Rajoy hari ini membela perlunya imigrasi dan untuk mengintegrasikannya, tetapi bersikeras: “Kami menginginkan ketertiban dan kontrol, menghormati hukum, norma, asumsi nilai dan legalitas.”

Pada tahun 2008, Kongres Deputi menolak proposal dari Partai Populer untuk meluncurkan kontrak integrasi wajib bagi imigran yang didirikan di Spanyol.

Seperti yang diutarakan PP saat itu, kontrak yang harus ditandatangani saat mengajukan perpanjangan pertama izin tinggal, akan mewajibkan imigran untuk mematuhi hukum, menghormati prinsip dan nilai konstitusional, belajar bahasa, membayar pajak dan iuran, bekerja untuk berintegrasi dan kembali ke negaranya ketika dia tidak memiliki pekerjaan atau sarana.

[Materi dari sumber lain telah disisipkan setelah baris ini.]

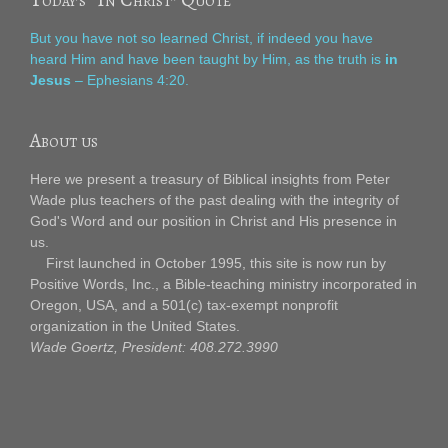
But you have not so learned Christ, if indeed you have
heard Him and have been taught by Him, as the truth is
in
Jesus
– Ephesians 4:20.
About us
Here we present a treasury of Biblical insights from Peter
Wade plus teachers of the past dealing with the integrity of
God's Word and our position in Christ and His presence in
us.
First launched in October 1995, this site is now run by
Positive Words, Inc., a Bible-teaching ministry incorporated in
Oregon, USA, and a 501(c) tax-exempt nonprofit
organization in the United States.
Wade Goertz, President: 408.272.3990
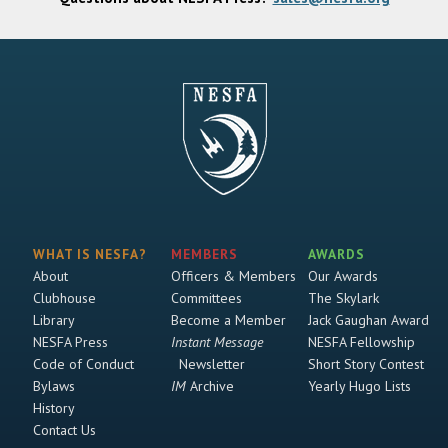
WHAT IS NESFA?
MEMBERS
AWARDS
About
Officers & Members
Our Awards
Clubhouse
Committees
The Skylark
Library
Become a Member
Jack Gaughan Award
NESFA Press
Instant Message
NESFA Fellowship
Code of Conduct
Newsletter
Short Story Contest
Bylaws
IM
Archive
Yearly Hugo Lists
History
Contact Us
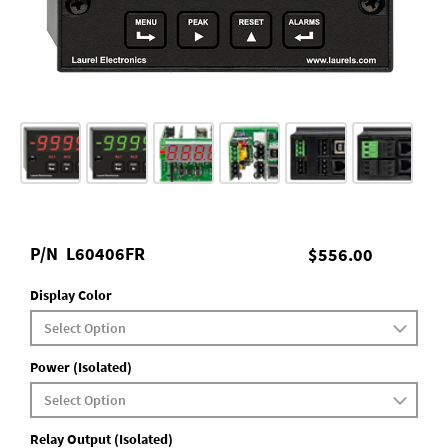
P/N
L60406FR
$556.00
Display Color
Power (Isolated)
Relay Output (Isolated)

Kontrak tersebut mengikat Pemerintah untuk menjamin hak dan manfaat yang sama kepada imigran sebagai orang Spanyol, untuk membantunya dalam integrasi mereka, untuk menghormati nilai-nilai dan kepercayaan mereka -selama mereka tidak melanggar hak asasi manusia, Konstitusi atau Spanyol undang-undang-, untuk memfasilitasi pembelajaran bahasa, memberi mereka pelatihan untuk pekerjaan dan berkolaborasi sebagai balasannya jika mereka kekurangan sarana.

Partai Sosialis (PSOE) yang berkuasa menolak proposal PP sebagai “tidak berguna, berlebihan dan merendahkan” untuk imigran karena kelompok ini “sudah tunduk pada hak dan kewajiban yang sama seperti orang Spanyol.”

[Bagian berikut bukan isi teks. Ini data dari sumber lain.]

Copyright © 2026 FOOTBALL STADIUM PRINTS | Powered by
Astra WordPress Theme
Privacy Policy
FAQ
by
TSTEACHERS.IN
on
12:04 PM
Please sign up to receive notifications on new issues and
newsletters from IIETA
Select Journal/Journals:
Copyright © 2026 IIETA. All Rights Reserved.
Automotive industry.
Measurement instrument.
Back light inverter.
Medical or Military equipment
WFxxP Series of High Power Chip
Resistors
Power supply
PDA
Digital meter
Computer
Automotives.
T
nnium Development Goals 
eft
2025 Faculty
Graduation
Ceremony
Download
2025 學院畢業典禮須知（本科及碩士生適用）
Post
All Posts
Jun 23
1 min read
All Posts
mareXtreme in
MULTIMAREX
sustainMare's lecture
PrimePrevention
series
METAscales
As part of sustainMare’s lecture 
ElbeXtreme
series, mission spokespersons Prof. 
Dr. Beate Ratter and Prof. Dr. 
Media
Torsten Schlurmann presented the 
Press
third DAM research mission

Koalisi Catalan Convergencia i Unió (CiU) mengatakan bahwa banyak dari proposal PP tersebut termasuk dalam Undang-Undang Keimigrasian atau dalam Konstitusi; koalisi Kiri Bersatu (IU) menganggap inisiatif itu “sangat populis” dan “berdasarkan prasangka”, dan bagi Partai Nasionalis Basque (PNV) itu berarti “kriminalisasi simbolis terhadap imigran.”